FRANKFURT (Reuters) – Euro zone banks want a digital euro to reply to U.S. President Donald Trump’s push to advertise stablecoins, a sort of cryptocurrency sometimes pegged to the U.S. greenback, European Central Financial institution board member Piero Cipollone mentioned on Friday.
Trump mentioned he would “promote the event and progress of lawful and legit dollar-backed stablecoins worldwide” as a part of a broader crypto technique that he sketched out in an government order issued on Thursday.
Cipollone mentioned this is able to assist lure much more prospects away from banks and strengthen the case for the ECB to launch its personal digital foreign money in response.
“I assume the important thing phrase right here (in Trump’s government order) is worldwide,” Cipollone advised a convention in Frankfurt. “This answer, you all know, additional disintermediates banks as they lose charges, they lose purchasers…That is why we’d like a digital euro.”
Stablecoins work equally to cash market funds in that they provide publicity to short-term rates of interest in an official foreign money – almost all the time the U.S. greenback.
A digital euro, in contrast, would primarily be an internet pockets assured by the ECB however operated by corporations similar to banks.

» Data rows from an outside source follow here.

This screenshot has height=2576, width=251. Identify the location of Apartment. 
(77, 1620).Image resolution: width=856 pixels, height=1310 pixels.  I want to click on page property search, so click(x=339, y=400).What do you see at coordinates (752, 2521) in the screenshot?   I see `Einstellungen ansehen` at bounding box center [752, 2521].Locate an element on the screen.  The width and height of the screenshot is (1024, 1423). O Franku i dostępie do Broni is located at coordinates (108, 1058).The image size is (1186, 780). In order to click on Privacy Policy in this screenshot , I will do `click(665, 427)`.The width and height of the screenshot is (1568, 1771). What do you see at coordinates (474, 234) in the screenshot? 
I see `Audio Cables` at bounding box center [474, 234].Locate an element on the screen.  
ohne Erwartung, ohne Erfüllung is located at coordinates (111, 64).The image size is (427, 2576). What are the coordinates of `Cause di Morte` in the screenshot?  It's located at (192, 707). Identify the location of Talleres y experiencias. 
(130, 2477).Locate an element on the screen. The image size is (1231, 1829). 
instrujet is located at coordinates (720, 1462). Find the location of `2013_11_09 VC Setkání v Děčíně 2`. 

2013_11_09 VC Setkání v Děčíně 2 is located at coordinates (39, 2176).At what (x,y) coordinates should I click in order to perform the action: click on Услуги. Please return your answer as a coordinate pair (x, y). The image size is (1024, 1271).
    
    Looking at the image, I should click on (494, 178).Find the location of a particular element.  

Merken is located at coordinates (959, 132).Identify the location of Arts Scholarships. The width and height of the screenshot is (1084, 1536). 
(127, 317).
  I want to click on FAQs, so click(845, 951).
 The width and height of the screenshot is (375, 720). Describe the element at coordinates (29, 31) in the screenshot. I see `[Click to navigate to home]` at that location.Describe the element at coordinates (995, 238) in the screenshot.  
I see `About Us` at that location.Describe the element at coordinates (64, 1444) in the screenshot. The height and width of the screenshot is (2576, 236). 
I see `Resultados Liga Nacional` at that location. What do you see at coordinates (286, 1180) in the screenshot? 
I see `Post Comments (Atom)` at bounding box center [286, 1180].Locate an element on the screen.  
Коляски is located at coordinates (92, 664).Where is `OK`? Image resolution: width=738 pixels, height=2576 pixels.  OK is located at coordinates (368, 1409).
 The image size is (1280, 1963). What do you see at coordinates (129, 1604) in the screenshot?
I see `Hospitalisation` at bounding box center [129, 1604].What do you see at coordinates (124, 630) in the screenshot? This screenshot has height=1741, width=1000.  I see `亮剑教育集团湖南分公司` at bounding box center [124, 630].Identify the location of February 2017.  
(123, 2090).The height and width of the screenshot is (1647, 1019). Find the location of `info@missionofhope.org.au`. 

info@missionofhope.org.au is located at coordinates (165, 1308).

It might permit individuals, even those that do not have a checking account, to make funds. Holdings would doubtless be capped at a number of thousand euros and never remunerated.
Banks have expressed issues {that a} digital euro would empty their coffers as prospects switch a few of their money to the protection of an ECB-guaranteed pockets.
The euro zone’s central financial institution is at present experimenting with how a digital euro would work in observe. However it is going to solely make a remaining determination on whether or not to launch it as soon as European lawmakers approve laws on the matter.
Trump’s government order additionally prohibited the Federal Reserve from issuing its personal central financial institution digital foreign money (CBDC).
Nigeria, Jamaica and the Bahamas have already launched digital currencies and an extra 44 nations, together with Russia, China, Australia and Brazil are working pilots, in accordance with the Atlantic Council suppose tank.